Work request —
What lines of the data hold the string "February"? Pull each one out.

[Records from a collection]
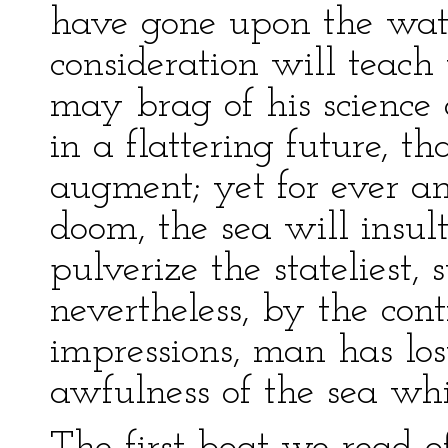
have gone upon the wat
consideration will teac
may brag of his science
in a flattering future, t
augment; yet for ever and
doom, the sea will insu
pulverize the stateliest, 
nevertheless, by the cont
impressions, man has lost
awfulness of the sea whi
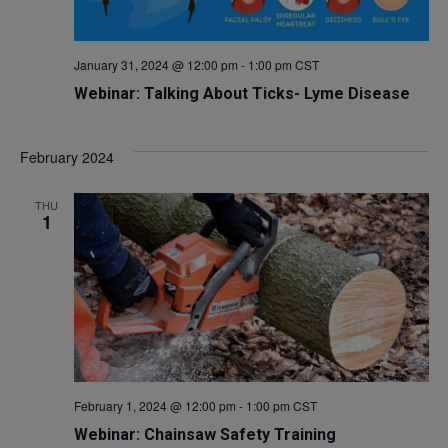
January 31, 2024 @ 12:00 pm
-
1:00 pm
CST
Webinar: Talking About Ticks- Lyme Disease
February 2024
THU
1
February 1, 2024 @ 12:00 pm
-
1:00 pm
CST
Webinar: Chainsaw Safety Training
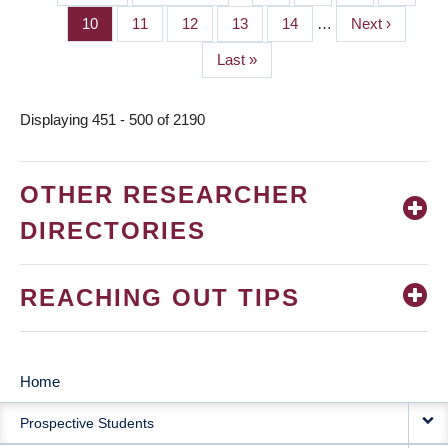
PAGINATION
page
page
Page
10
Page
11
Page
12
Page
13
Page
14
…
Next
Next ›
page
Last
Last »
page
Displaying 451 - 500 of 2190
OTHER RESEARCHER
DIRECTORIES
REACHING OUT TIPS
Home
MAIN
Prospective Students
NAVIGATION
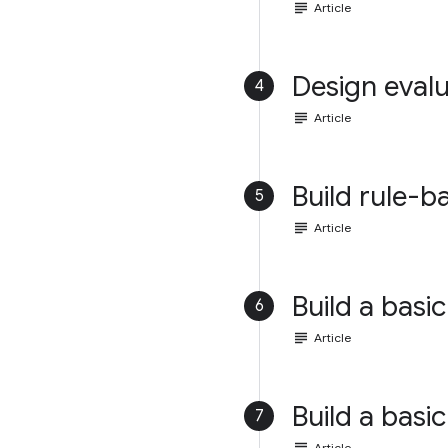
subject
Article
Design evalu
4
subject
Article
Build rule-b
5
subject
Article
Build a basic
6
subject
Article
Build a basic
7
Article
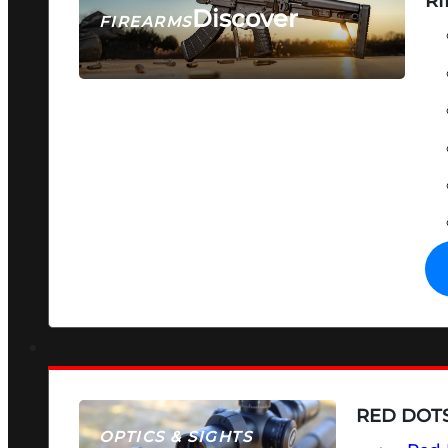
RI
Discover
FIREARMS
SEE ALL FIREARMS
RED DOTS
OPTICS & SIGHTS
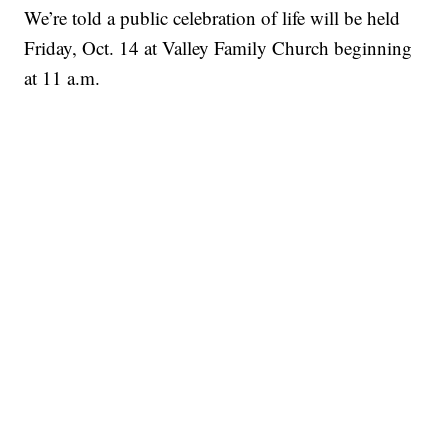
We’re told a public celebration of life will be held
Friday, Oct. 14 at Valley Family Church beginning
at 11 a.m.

* * *

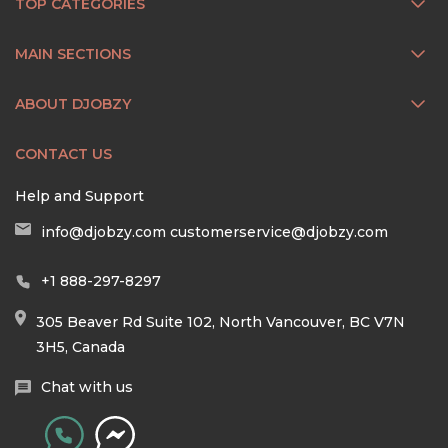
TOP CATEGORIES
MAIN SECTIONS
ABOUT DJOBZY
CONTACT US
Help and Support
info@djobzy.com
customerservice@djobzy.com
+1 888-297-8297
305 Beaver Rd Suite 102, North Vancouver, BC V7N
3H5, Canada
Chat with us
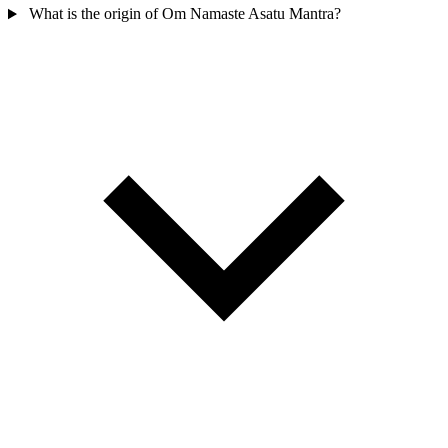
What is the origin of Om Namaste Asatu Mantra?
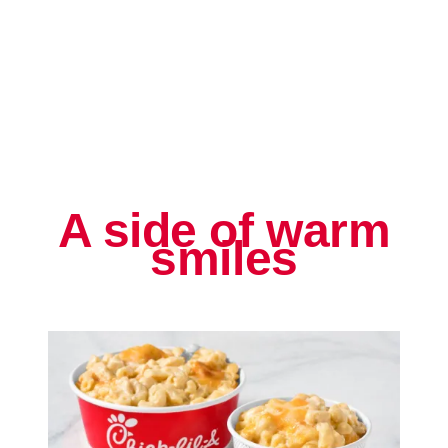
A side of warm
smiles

Completed exercise —
February 2024
February 1, 2024 @ 12:00 pm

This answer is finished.